Puis tout soudain la révolution française, le tout est possible s’immisce. Hölderlin croit que l’on va revenir au temps de Périclès, et de Pindare. Cela jusqu’en 1800.Il écrit donc à la mode du temps, des chants qui évoquent ces temps où les hommes et les dieux se tenaient ensemble. Le ton est lyrique harmonieux apaisant. Il dit qu’il veut maintenir pur l’espace entre les hommes et les dieux, car il sent que quelque chose se passe. Comme un séisme. L’hypersensible sent que 1800 est une date clef pour la vie de l’esprit. Bonaparte est le fis de cette fracture. La croyance dans les dieux s’affole, balbutie. Alors Hölderlin accepte un poste de précepteur auprès du consul d’Allemagne à Bordeaux. Il y va. C’est comme s’il allait en Grèce. Il passe de la fraicheur des forêts de souabe à la lumière du sud ouest. A partir de ce moment les déceptions se suivent. Diotima (Suzette Gontard) meurt, il écrit à un ami qu’il a été frappé des traits d’Apollon la folie point. Les textes se font brisés et jusqu’en 1806 il va aller de chez lui à la rencontre du néant. Quantité de textes le montrent.
J’ai imaginé que c’est la première fois qu’un être humain est aussi seul sur la terre. Le voyage initiatique s’est transformé en cauchemar.
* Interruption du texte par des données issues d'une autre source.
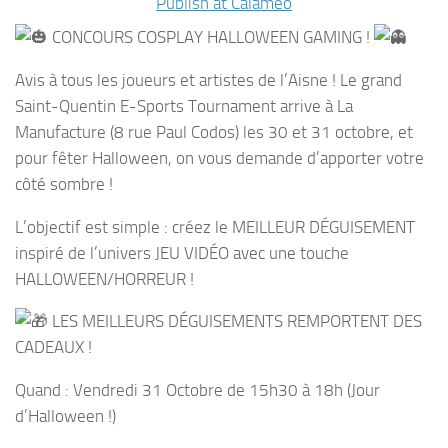
Publish at Calameo
CONCOURS COSPLAY HALLOWEEN GAMING !
Avis à tous les joueurs et artistes de l’Aisne ! Le grand
Saint-Quentin E-Sports Tournament arrive à La
Manufacture (8 rue Paul Codos) les 30 et 31 octobre, et
pour fêter Halloween, on vous demande d’apporter votre
côté sombre !
L’objectif est simple : créez le MEILLEUR DÉGUISEMENT
inspiré de l’univers JEU VIDÉO avec une touche
HALLOWEEN/HORREUR !
LES MEILLEURS DÉGUISEMENTS REMPORTENT DES
CADEAUX !
Quand : Vendredi 31 Octobre de 15h30 à 18h (Jour
d’Halloween !)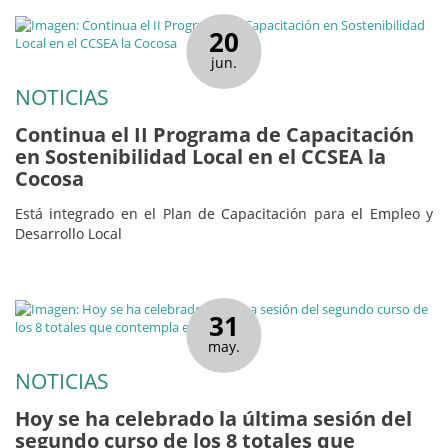
20
jun.
NOTICIAS
Continua el II Programa de Capacitación
en Sostenibilidad Local en el CCSEA la
Cocosa
Está integrado en el Plan de Capacitación para el Empleo y
Desarrollo Local
31
may.
NOTICIAS
Hoy se ha celebrado la última sesión del
segundo curso de los 8 totales que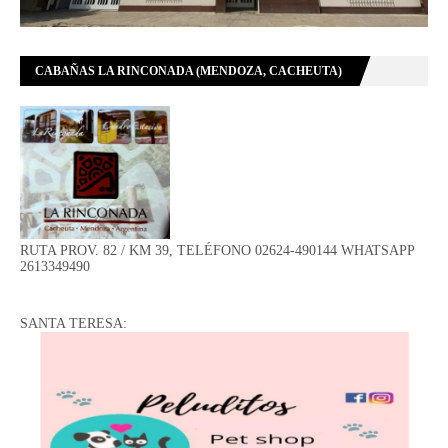
CABAÑAS LA RINCONADA (MENDOZA, CACHEUTA)
RUTA PROV. 82 / KM 39, TELÉFONO 02624-490144 WHATSAPP
2613349490
SANTA TERESA: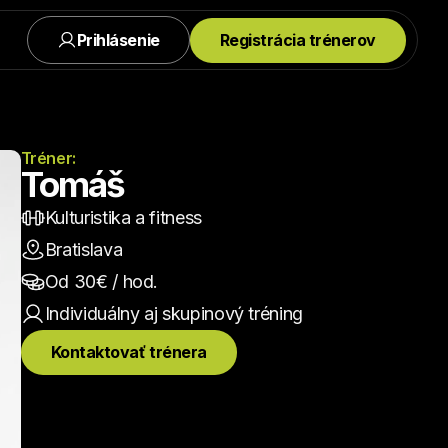
Prihlásenie
Registrácia trénerov
Tréner:
Tomáš
Kulturistika a fitness
Bratislava
Od 
30
€ / hod.
Individuálny aj skupinový
 tréning
Kontaktovať trénera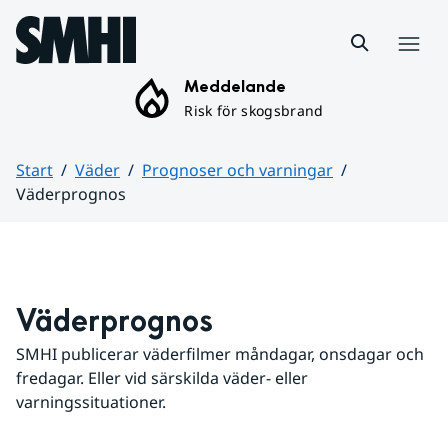
Hoppa till sidans innehåll
Meny
Meddelande
Risk för skogsbrand
Start
Väder
Prognoser och varningar
Väderprognos
Huvudinnehåll
Väderprognos
SMHI publicerar väderfilmer måndagar, onsdagar och 
fredagar. Eller vid särskilda väder- eller 
varningssituationer.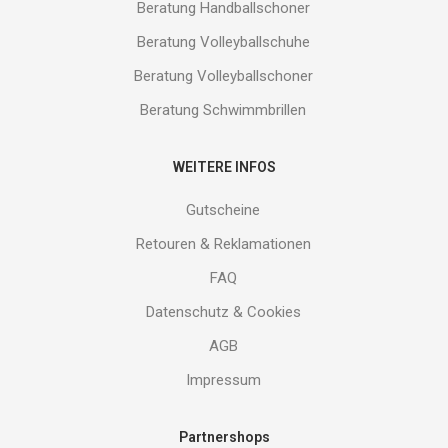
Beratung Handballschoner
Beratung Volleyballschuhe
Beratung Volleyballschoner
Beratung Schwimmbrillen
WEITERE INFOS
Gutscheine
Retouren & Reklamationen
FAQ
Datenschutz & Cookies
AGB
Impressum
Partnershops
J’ai imaginé que ce n’était pas le seul Hölderlin mais tout l’occident qui avait basculé dans le prosaïsme et la dégradation psychique. On avait dans les rêveries de Rousseau une promenade où au plus profond d’une foret il tombe sur une usine. On passe tout doucement d’un monde agricole répétitif à un monde industriel. La nature cède aux absurdités industrielles. Hölderlin est hanté par ce nouveau monde qui vient qu’il devine, un monde sans dieu, un monde sans nature, déjà un peu mort.
Sa crise psychique est la crise grave de notre occident qui entre dans l’ouvert du tout est possible.
Je relis. Il faut toujours relire avec vous. Donc le soleil, le bonheur, autant d’assouplissement dites-vous. Et quoi, un peu de frissons pour les réveiller de cette torpeur ? A inventer de préférence pour qu’il se passe quelque chose enfin. Trop gâtés pour être lucides ?
Et si c’était que sous la peau tranquille au soleil le dard noir du désir parlait d’insoumission ? De renoncement en renoncement nous devenons tièdes et malléables. Période de silences honteux. Ne dit-on pas qui ne dit rien consent ?
Je sens que vous n’êtes plus en période météorologique. La foule passe et vous dans votre beau jardin à une rose vous vous liez.
C’est aussi que je pense une chose et son contraire.
La solitude de Hölderlin, sa folie c’est nous. Mais quelle joie aussi de vivre totalement libre dans sa tête. L’imagination n’est plus bridée par une quelconque invention humaine; liberté de rêver dans un pays sans normes, sans balises. Chacun forge ses clefs. Aucune n’existe absolument.
Vous dites tout cela aussi, mais autrement, superbement.